> [WHAT TO DO]:
From top to bottom, print the listing word for word and skip any pictures it contains.

##### EXERCISE MATERIAL

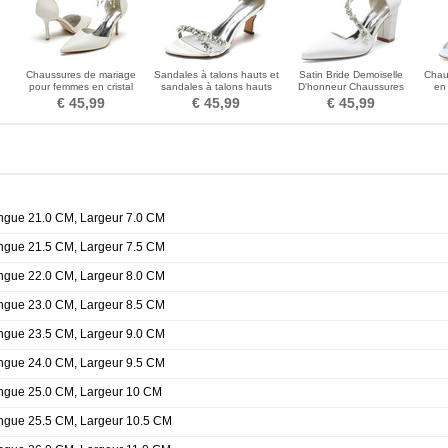
Chaussures de mariage
Sandales à talons hauts et
Satin Bride Demoiselle
Chau
pour femmes en cristal
sandales à talons hauts
D'honneur Chaussures
en
e
paillettes chaussures de
pour femmes
Rose Chaussures De
Chau
€ 45,99
€ 45,99
€ 45,99
mariée mariage talons
Mariage Dîner Soirée
sat
hauts
Performance Talons Hauts
ongue 21.0 CM, Largeur 7.0 CM
ongue 21.5 CM, Largeur 7.5 CM
ongue 22.0 CM, Largeur 8.0 CM
ongue 23.0 CM, Largeur 8.5 CM
ongue 23.5 CM, Largeur 9.0 CM
ongue 24.0 CM, Largeur 9.5 CM
ongue 25.0 CM, Largeur 10 CM
ongue 25.5 CM, Largeur 10.5 CM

##########

> [OUTPUT FOR THIS TASK]:
Chaussures de mariage
Sandales à talons hauts et
Satin Bride Demoiselle
Chau
pour femmes en cristal
sandales à talons hauts
D'honneur Chaussures
en
e
paillettes chaussures de
pour femmes
Rose Chaussures De
Chau
€ 45,99
€ 45,99
€ 45,99
mariée mariage talons
Mariage Dîner Soirée
sat
hauts
Performance Talons Hauts
ongue 21.0 CM, Largeur 7.0 CM
ongue 21.5 CM, Largeur 7.5 CM
ongue 22.0 CM, Largeur 8.0 CM
ongue 23.0 CM, Largeur 8.5 CM
ongue 23.5 CM, Largeur 9.0 CM
ongue 24.0 CM, Largeur 9.5 CM
ongue 25.0 CM, Largeur 10 CM
ongue 25.5 CM, Largeur 10.5 CM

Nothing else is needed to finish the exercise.